Given information >>
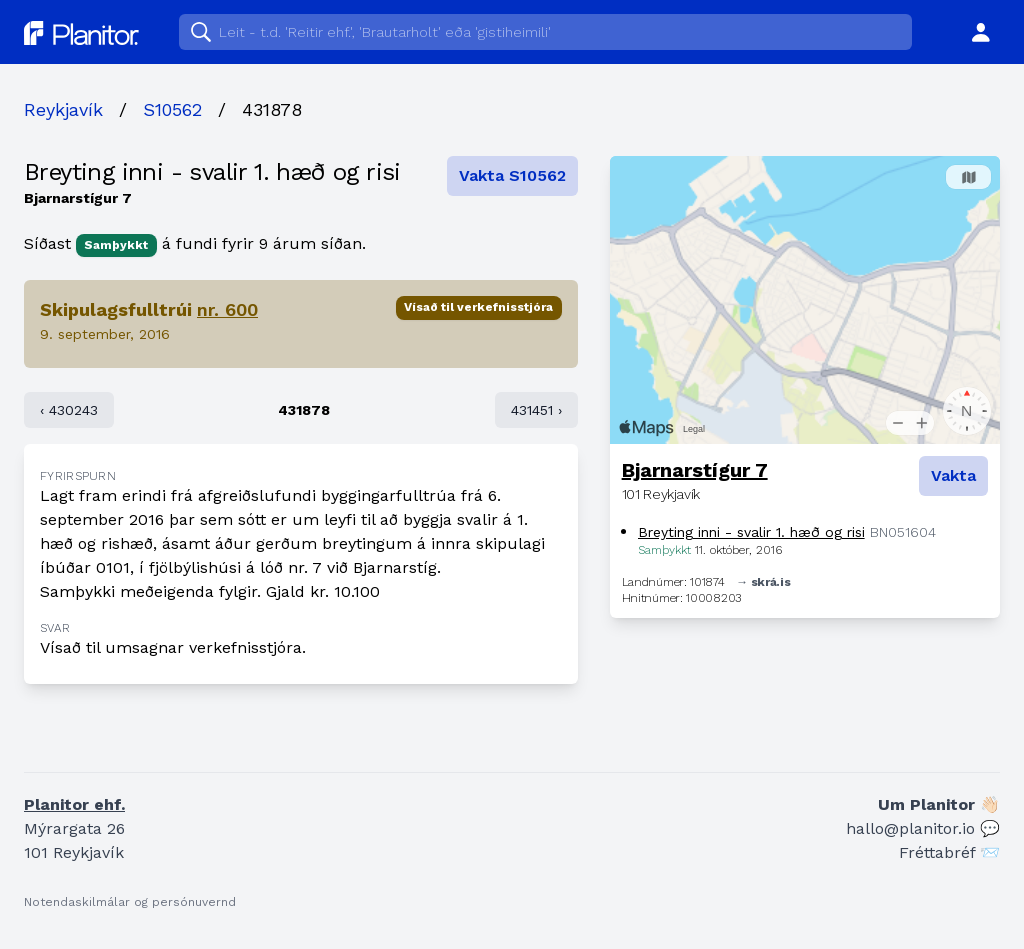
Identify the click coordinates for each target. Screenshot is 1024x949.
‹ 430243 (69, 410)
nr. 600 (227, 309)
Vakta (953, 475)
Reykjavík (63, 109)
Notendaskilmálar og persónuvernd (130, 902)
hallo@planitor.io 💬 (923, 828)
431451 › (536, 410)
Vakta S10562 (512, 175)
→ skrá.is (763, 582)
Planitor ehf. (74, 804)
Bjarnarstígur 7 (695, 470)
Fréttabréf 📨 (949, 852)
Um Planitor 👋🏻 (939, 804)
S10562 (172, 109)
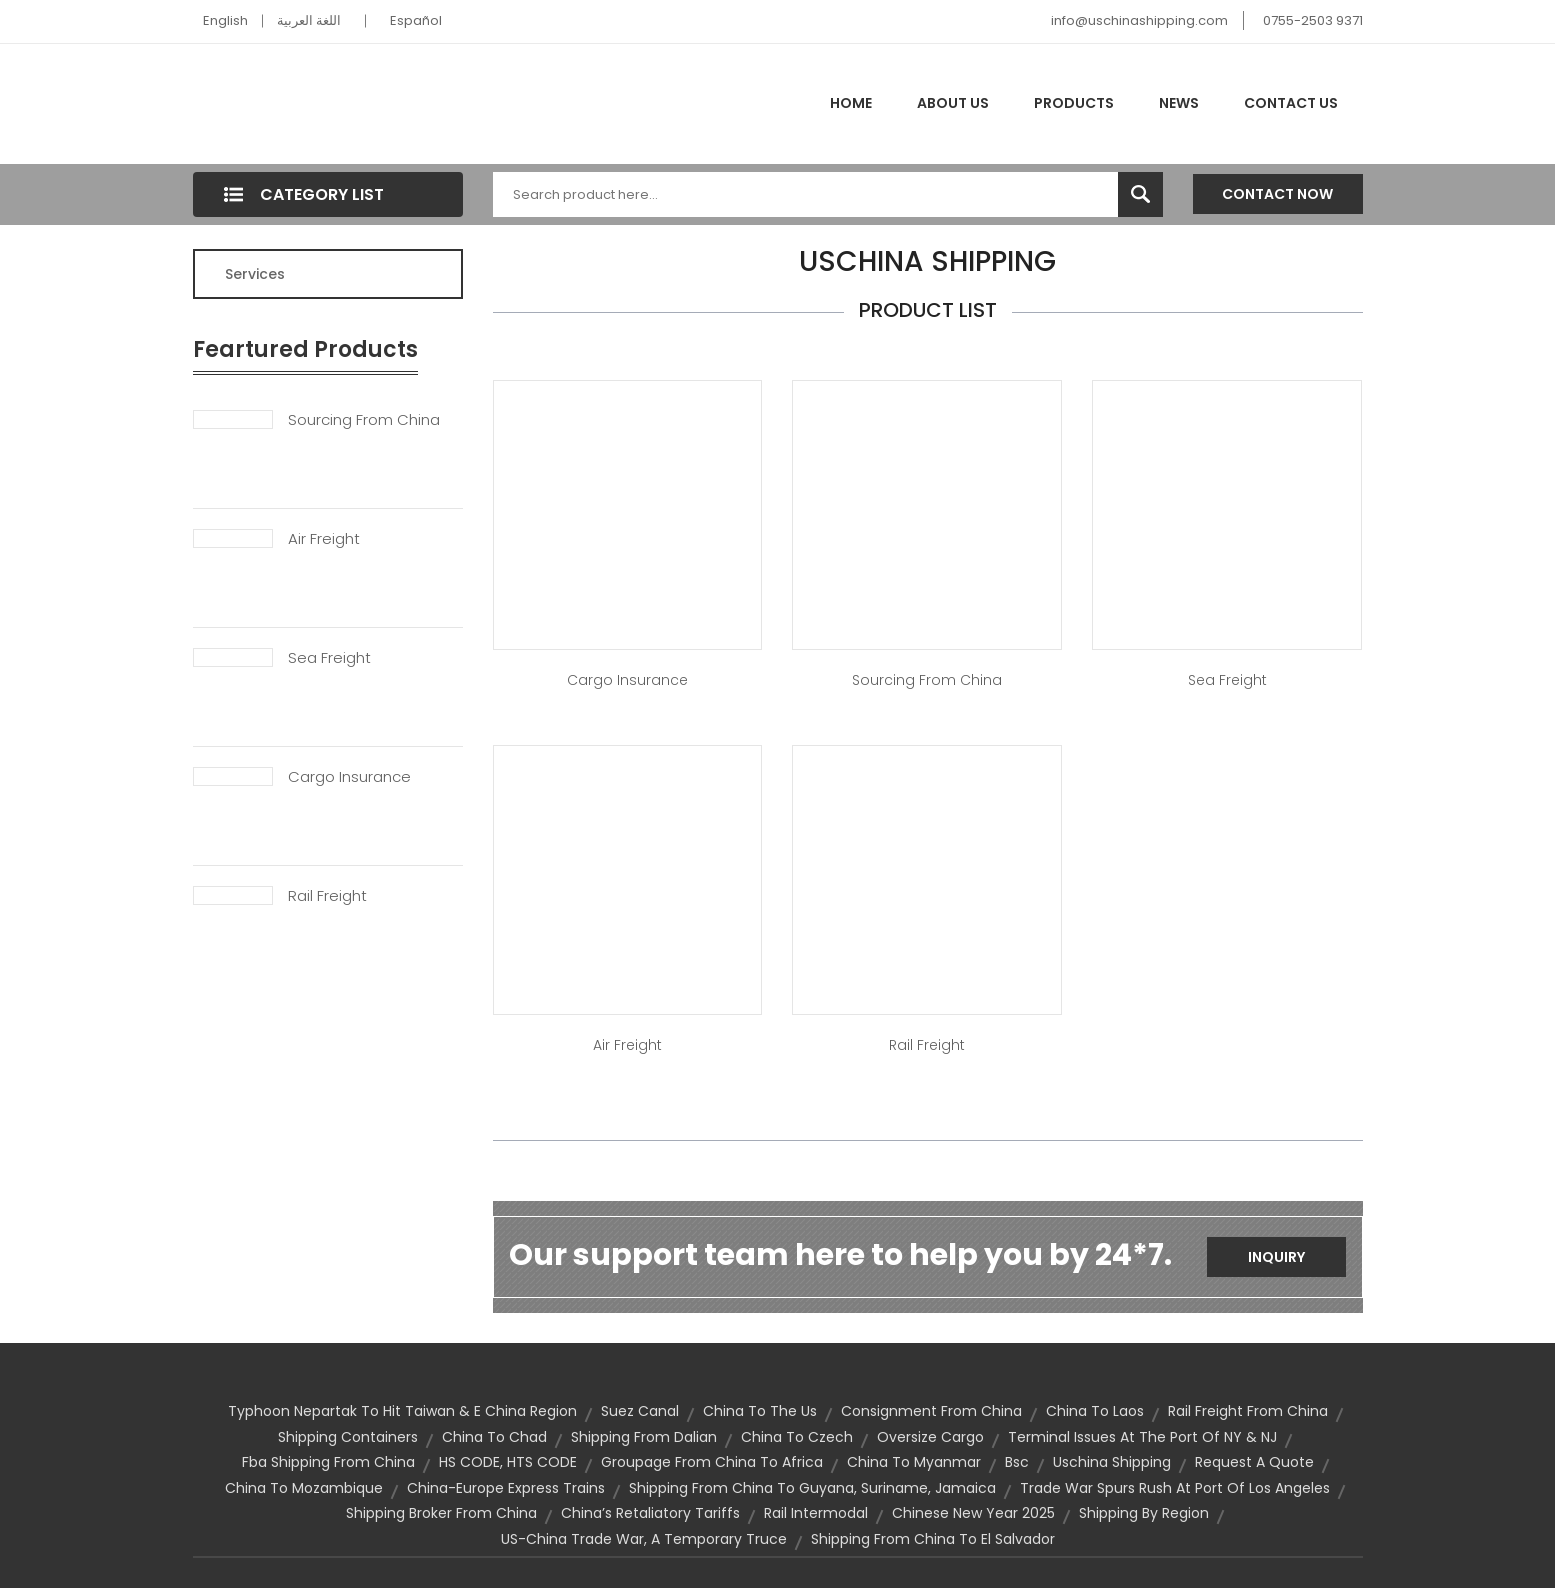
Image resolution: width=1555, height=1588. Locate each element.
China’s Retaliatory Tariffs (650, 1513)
...
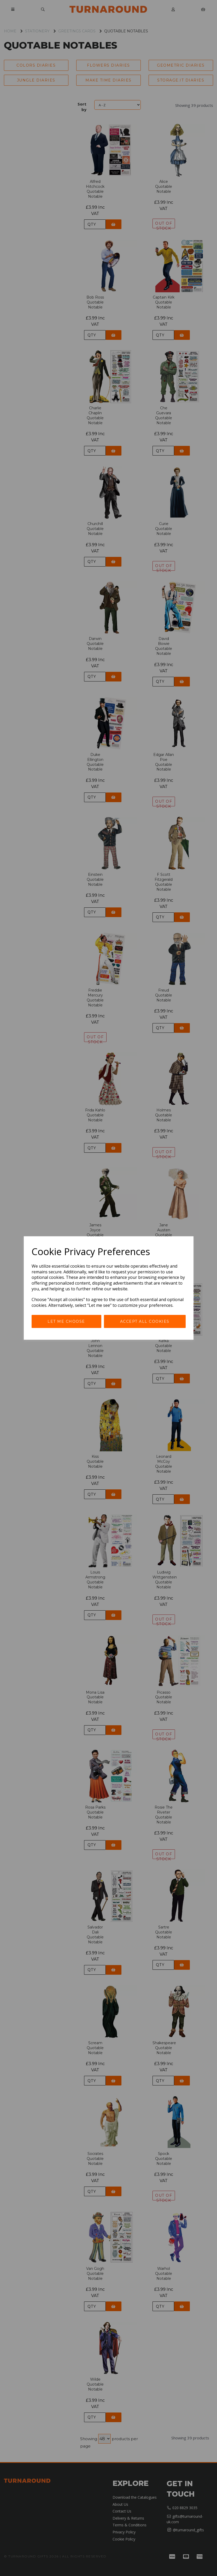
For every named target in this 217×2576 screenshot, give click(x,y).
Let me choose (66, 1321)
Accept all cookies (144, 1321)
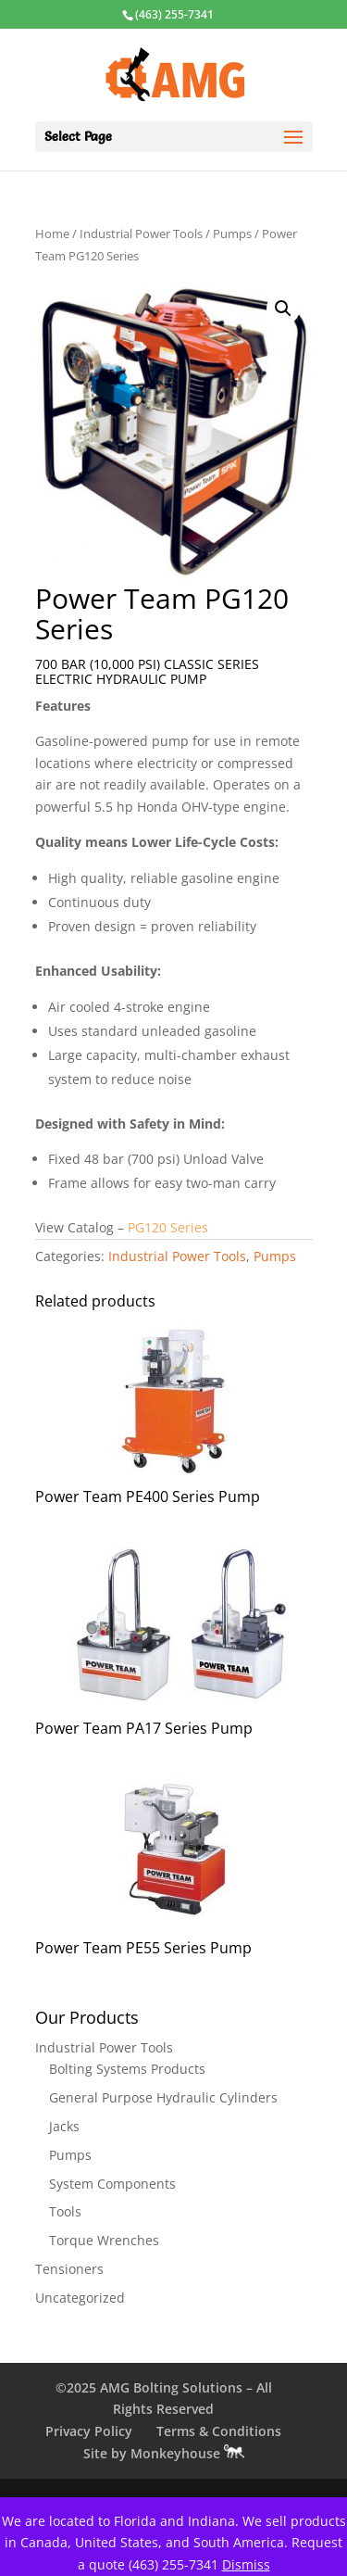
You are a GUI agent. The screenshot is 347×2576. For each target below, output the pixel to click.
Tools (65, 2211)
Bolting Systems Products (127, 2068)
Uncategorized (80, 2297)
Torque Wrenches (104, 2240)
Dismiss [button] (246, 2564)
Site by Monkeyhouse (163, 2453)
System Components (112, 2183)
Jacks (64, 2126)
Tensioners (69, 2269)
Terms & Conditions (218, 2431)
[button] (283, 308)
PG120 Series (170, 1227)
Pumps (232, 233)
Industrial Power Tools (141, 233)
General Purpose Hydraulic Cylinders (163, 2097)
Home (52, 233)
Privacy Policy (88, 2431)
==
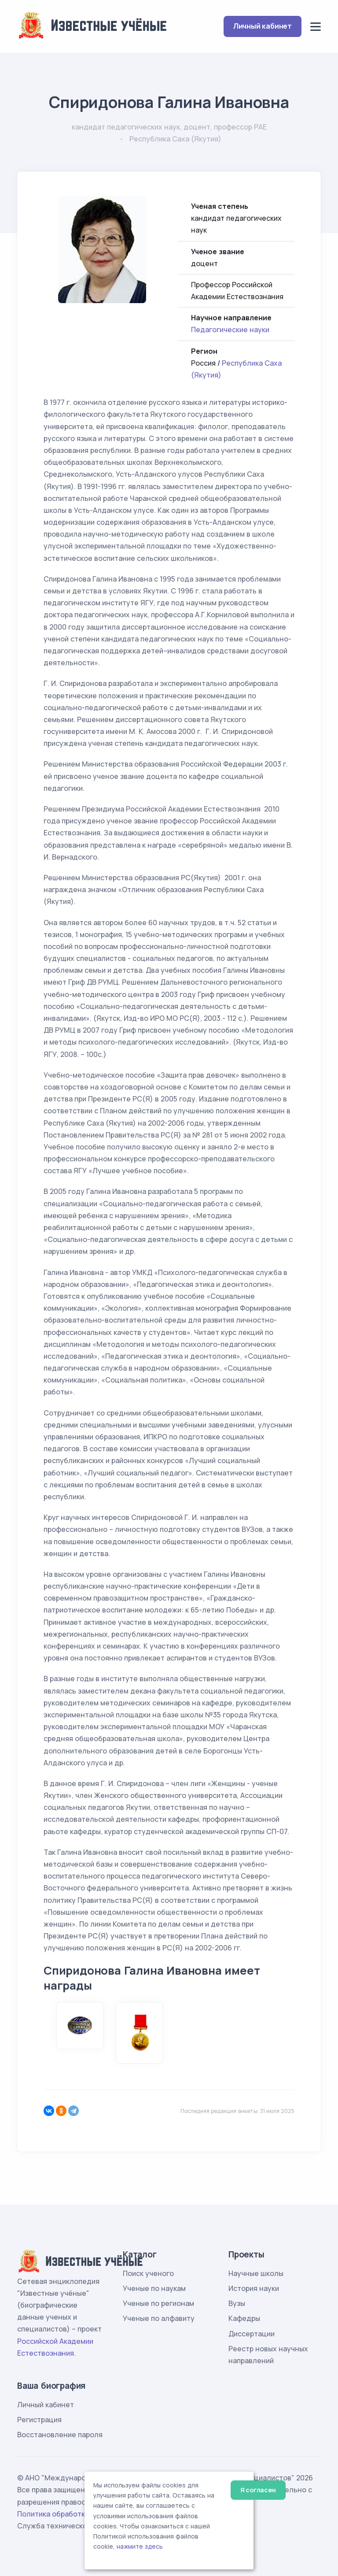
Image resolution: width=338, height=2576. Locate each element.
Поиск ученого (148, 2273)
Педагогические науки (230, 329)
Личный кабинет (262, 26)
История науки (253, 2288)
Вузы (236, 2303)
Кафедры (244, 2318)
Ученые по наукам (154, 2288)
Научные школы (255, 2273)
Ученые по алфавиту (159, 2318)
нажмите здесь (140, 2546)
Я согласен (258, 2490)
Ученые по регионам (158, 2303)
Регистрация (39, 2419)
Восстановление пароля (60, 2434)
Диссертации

Work instruction >> In the listing above, find the line containing "Reykjavík (63, 109)" and the line containing "China’s Retaliatory Tariffs (650, 1513)", then return both of them and every line between, exactly, without pictures.

Answer area >>
Reykjavík (63, 109)
Notendaskilmálar og persónuvernd (130, 902)
hallo@planitor.io 💬 (923, 828)
431451 › (536, 410)
Vakta S10562 (512, 175)
→ skrá.is (763, 582)
Planitor ehf. (74, 804)
Bjarnarstígur 7 (695, 470)
Fréttabréf 📨 (949, 852)
Um Planitor 👋🏻 (939, 804)
S10562 (172, 109)
Image resolution: width=1555, height=1588. Locate each element.
China’s Retaliatory Tariffs (650, 1513)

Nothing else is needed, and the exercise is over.